**What to produce**
Copy the line with "masks as SVG." and all lines following it through the last line of the entries, exactly as written.

Data entries:
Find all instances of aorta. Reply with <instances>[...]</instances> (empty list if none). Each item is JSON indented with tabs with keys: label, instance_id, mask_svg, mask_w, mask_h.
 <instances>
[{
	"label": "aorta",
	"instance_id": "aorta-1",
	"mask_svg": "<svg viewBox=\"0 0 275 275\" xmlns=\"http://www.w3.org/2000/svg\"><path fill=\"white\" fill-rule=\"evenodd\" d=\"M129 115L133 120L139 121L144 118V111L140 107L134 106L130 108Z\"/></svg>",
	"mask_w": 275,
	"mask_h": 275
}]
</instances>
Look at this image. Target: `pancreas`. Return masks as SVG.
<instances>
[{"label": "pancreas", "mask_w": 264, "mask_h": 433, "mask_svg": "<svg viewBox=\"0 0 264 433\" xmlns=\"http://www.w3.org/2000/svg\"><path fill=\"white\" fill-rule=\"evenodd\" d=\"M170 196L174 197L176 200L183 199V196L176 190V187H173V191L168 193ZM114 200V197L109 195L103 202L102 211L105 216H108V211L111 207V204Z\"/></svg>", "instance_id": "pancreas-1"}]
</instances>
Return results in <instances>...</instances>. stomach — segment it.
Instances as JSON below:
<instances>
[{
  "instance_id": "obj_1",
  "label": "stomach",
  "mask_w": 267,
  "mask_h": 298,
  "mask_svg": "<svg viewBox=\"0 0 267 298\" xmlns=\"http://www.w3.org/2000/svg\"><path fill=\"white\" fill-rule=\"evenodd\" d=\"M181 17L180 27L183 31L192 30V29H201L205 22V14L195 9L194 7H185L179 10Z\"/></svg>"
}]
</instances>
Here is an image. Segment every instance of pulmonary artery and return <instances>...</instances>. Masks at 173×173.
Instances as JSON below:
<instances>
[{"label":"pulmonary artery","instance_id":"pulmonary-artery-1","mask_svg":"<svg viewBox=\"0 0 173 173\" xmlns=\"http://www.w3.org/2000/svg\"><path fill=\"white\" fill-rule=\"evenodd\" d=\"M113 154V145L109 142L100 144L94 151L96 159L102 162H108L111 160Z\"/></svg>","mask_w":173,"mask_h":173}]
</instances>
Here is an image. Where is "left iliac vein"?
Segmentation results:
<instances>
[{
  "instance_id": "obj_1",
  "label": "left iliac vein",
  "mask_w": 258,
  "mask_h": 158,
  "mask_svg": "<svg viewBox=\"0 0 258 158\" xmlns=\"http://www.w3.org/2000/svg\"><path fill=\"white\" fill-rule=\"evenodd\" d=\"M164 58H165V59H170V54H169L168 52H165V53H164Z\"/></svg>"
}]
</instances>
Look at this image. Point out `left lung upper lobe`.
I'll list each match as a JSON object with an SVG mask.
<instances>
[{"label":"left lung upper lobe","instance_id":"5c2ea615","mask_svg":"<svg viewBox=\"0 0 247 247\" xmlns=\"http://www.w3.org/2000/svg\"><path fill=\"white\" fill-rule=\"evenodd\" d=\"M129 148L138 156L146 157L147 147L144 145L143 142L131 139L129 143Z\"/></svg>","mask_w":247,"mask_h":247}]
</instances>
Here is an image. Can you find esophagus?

**Output of the task**
Look at this image. Target: `pancreas`. Return masks as SVG.
<instances>
[{"label": "pancreas", "mask_w": 264, "mask_h": 433, "mask_svg": "<svg viewBox=\"0 0 264 433\" xmlns=\"http://www.w3.org/2000/svg\"><path fill=\"white\" fill-rule=\"evenodd\" d=\"M170 196L174 197L176 200L183 199V196L176 190V187H173V191L168 193ZM114 200V197L109 195L103 202L102 211L105 216H108V211L111 207V204Z\"/></svg>", "instance_id": "pancreas-1"}]
</instances>
Return results in <instances>...</instances>. stomach — segment it.
Instances as JSON below:
<instances>
[{
  "instance_id": "obj_1",
  "label": "stomach",
  "mask_w": 267,
  "mask_h": 298,
  "mask_svg": "<svg viewBox=\"0 0 267 298\" xmlns=\"http://www.w3.org/2000/svg\"><path fill=\"white\" fill-rule=\"evenodd\" d=\"M181 17L180 27L183 31L192 30V29H201L205 22V14L195 9L194 7H185L179 10Z\"/></svg>"
}]
</instances>
Here is an image. Segment every instance of pulmonary artery and return <instances>...</instances>. Masks at 173×173.
Instances as JSON below:
<instances>
[{"label":"pulmonary artery","instance_id":"pulmonary-artery-1","mask_svg":"<svg viewBox=\"0 0 173 173\" xmlns=\"http://www.w3.org/2000/svg\"><path fill=\"white\" fill-rule=\"evenodd\" d=\"M113 154V145L109 142L100 144L94 151L96 159L102 162H108L111 160Z\"/></svg>","mask_w":173,"mask_h":173}]
</instances>
Here is an image. Where is "left iliac vein"?
Segmentation results:
<instances>
[{
  "instance_id": "obj_1",
  "label": "left iliac vein",
  "mask_w": 258,
  "mask_h": 158,
  "mask_svg": "<svg viewBox=\"0 0 258 158\" xmlns=\"http://www.w3.org/2000/svg\"><path fill=\"white\" fill-rule=\"evenodd\" d=\"M164 58H165V59H170V54H169L168 52H165V53H164Z\"/></svg>"
}]
</instances>
Look at this image. Point out `left lung upper lobe`.
I'll list each match as a JSON object with an SVG mask.
<instances>
[{"label":"left lung upper lobe","instance_id":"5c2ea615","mask_svg":"<svg viewBox=\"0 0 247 247\" xmlns=\"http://www.w3.org/2000/svg\"><path fill=\"white\" fill-rule=\"evenodd\" d=\"M129 148L138 156L146 157L147 147L144 145L143 142L131 139L129 143Z\"/></svg>","mask_w":247,"mask_h":247}]
</instances>
Here is an image. Can you find esophagus?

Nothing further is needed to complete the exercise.